The camp is surrounded by an electrified fence connected to wooden posts, but only at the top. It is there to keep out the elephants. Anything else can enter under the wiring or through the open gate. Every night for the last several weeks at least one hippo has come into camp. Last night, so did a waterbuck, a leopard and one of the guides thought he heard a hyena. Sleepwalking is discouraged. Matter of fact, when it is dark outside, it is required to have a guide walk you to your room. Beautiful evening with a star filled sky and full moon.
At 3:00 in the morning, we awakened to a hippo bellowing. It was so loud and clear, we thought it was on the front porch. We knew we were not in Kansas anymore.
July 30, 2018
Harry said as big as these were, south of us in the Kalahari they are huge. The lack of water there along with the plentiful food supply is the reason why. For fluids, the blood of the prey is consumed and they grow inordinately large.
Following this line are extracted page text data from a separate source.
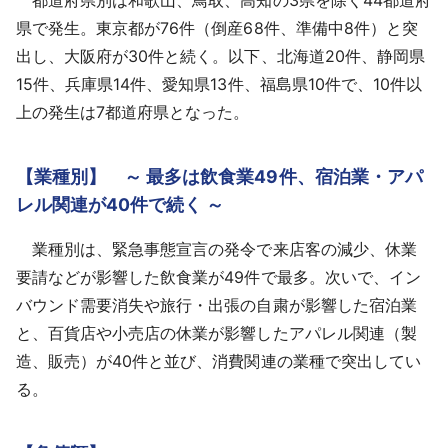
県で発生。東京都が76件（倒産68件、準備中8件）と突
出し、大阪府が30件と続く。以下、北海道20件、静岡県
15件、兵庫県14件、愛知県13件、福島県10件で、10件以
上の発生は7都道府県となった。
【業種別】 ～ 最多は飲食業49件、宿泊業・アパ
レル関連が40件で続く ～
業種別は、緊急事態宣言の発令で来店客の減少、休業
要請などが影響した飲食業が49件で最多。次いで、イン
バウンド需要消失や旅行・出張の自粛が影響した宿泊業
と、百貨店や小売店の休業が影響したアパレル関連（製
造、販売）が40件と並び、消費関連の業種で突出してい
る。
In short fashion, we were on the trail of a female leopard and her cub. The guides are incredible. From a footprint, not only can they tell the type of animal, but whether it is male or female, its size, the direction they are headed, how long ago it passed by (15 minutes, 2 hours or 4 days). Remarkable.
Botswana is a land-locked country bordered by Zimbabwe, Namibia, South Africa, and at the extreme northeastern tip, Zambia. The landscape is mostly flat. The size is about the same as France or Texas. Kalahari sands cover approximately 85% of the country and the Kalahari Desert itself dominates the south and west. The climate is sub-tropical and semi-arid.
Unlike neighboring countries, Botswana has never been under the direct rule of a colonial influence. However, in the 1880s, the country’s chiefs sought British protection to prevent the Boers incorporating the country into South Africa. The new protectorate was called Bechuanaland.
Complete independence was gained in 1966. At that time Botswana was the second poorest country in the world. Shortly thereafter, however, huge reserves of diamonds were discovered and along with tourism this country of 2 1/2 million is extremely stable.
On our way back to camp we saw a hyena carrying the bloody carcass of a small impala. Tracks nearby suggested it was killed by a leopard and then stolen by the hyena. We tried to follow it but to no avail.
At camp, the boys taught TK, one of the staff, how to play some games we brought along. Linda taught TK how to play King’s Corners. Harrison, Riley and I played chess. As the nights went on the boys played a lot of monopoly. Bennett and I battled Fletcher and Sara in cribbage.
One of the nice traditions every night before dinner, part of the staff would gather and sing a couple of native songs.
July 31, 2018
After touring a bit we arrived at the airport, not to check in or get a seat assignment but to clear the tiny airstrip of any animals lingering there or simply passing through.
Last night we had four hippos in camp. Two parked themselves in front of one of the cabin’s steps which quite rightly delayed one of the arriving guests.
We are going to miss Xakanaka. The rooms were delightful. The food wonderful...and best of all, the sweet people who made us welcome and treated us like family. In particular we will miss our guide Harry with his lilting Botswanan accent that pronounces zebra (zebra as in Debra) and hyenas (heinous). Quite charming.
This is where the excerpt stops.